A book is a metaphor for the life of its writer. As it stands on the bookshelf, its contents are private, hidden - just as the writer spends months, years even, hidden away in the dark womb of her writing.
Later, if you're really lucky, there's a cover. Instant visibility. Here I am, the cover shouts or whispers or giggles or cries. See me. Buy me. Read me. Once the book moves from manuscript to bound copy, it - and its writer - become public property. Just as we all need our daily half hour of sunlight, so too does each book need its time in the sun.
The whole process is like those little weatherhouses where one character swings out when the sun shines and another when it rains. Just as sun follows rain, so does a published writer creep out for his time in the sun - his 'shine time' as Victoria Moran, author of Creating A Charmed Life, calls it.
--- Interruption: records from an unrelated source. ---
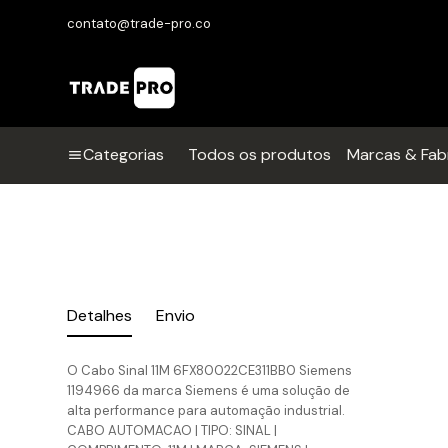
contato@trade-pro.co
Categorias
Todos os produtos
Marcas & Fab
Detalhes
Envio
O Cabo Sinal 11M 6FX80022CE311BB0 Siemens
1194966 da marca Siemens é uma solução de
alta performance para automação industrial.
CABO AUTOMACAO | TIPO: SINAL |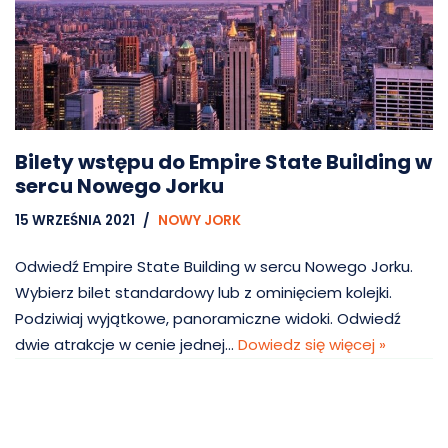
Bilety wstępu do Empire State Building w
sercu Nowego Jorku
15 WRZEŚNIA 2021
NOWY JORK
Odwiedź Empire State Building w sercu Nowego Jorku.
Wybierz bilet standardowy lub z ominięciem kolejki.
Podziwiaj wyjątkowe, panoramiczne widoki. Odwiedź
dwie atrakcje w cenie jednej…
Dowiedz się więcej »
Shine time ranges from the moment the author sees her book on the Waterstones shelf to receiving reviews, giving signings and interviews, readings and workshops. All of which may send her scurrying gratefully back to the privacy of her study to begin the next book.
But what of the unpublished writer? How do we get our much-needed time in the sun? Those precious moments when our work is read and received? An art tutor once told me that she considered the most important thing about a tutorial was having your work witnessed. We all need, she said, to be seen. And I believe we do.
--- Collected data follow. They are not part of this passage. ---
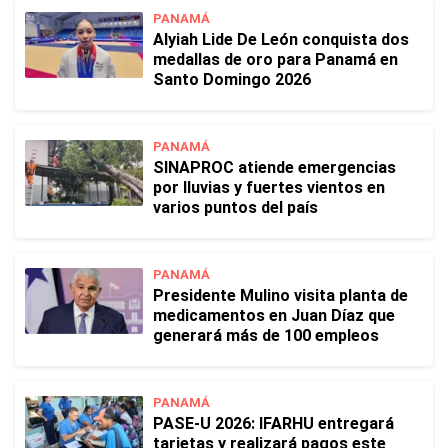
PANAMÁ
Alyiah Lide De León conquista dos
medallas de oro para Panamá en
Santo Domingo 2026
PANAMÁ
SINAPROC atiende emergencias
por lluvias y fuertes vientos en
varios puntos del país
PANAMÁ
Presidente Mulino visita planta de
medicamentos en Juan Díaz que
generará más de 100 empleos
PANAMÁ
PASE-U 2026: IFARHU entregará
tarjetas y realizará pagos este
It happens all the time in 'real' life: the privacy of the relationship comes into the spotlight during the engagement, the wedding, the anniversaries; the hours spent by the runner pounding the pavements in training are made visible and honoured during the marathon. The silent hours at the easel are exalted at the exhibition.
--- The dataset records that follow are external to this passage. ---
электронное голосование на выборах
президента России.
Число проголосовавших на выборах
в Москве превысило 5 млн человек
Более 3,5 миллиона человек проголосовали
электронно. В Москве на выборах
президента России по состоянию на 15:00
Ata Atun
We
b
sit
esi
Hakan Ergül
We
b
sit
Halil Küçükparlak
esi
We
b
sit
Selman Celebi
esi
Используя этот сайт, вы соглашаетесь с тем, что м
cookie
We aspiring authors are like moles. Toiling away in the dark, we become almost blind to the sunlight. Yet we crave our 'shine time' just like everyone else. And so we join writer's groups, pay for critiques, enter competitions, read at local slams and submit our work to agents and publishers.
Perhaps you are happy to labour in the dark for ever. Some people choose never to marry, never to race, never to exhibit. Yet I suspect that somewhere in your life you're filling up with shine time on a regular basis: singing in a choir; dressing up for a party; winning the parents' egg-and-spoon race on sports day. Because we all need to be witnessed and applauded from time to time. As Moran writes:
'Nobody is in the spotlight nonstop. Accept that you will shine, step back, then shine again. The moon has phases from dark to full. So do we. We're fully valuable throughout the cycle. At certain times, we just attract more attention.'
So this is just a reminder to consider your shine time and to build it into your writing life in whatever way is right for you - which may be nothing, outwardly, to do with writing.
I find that a daily walk in the sun does it for me. Where do you shine?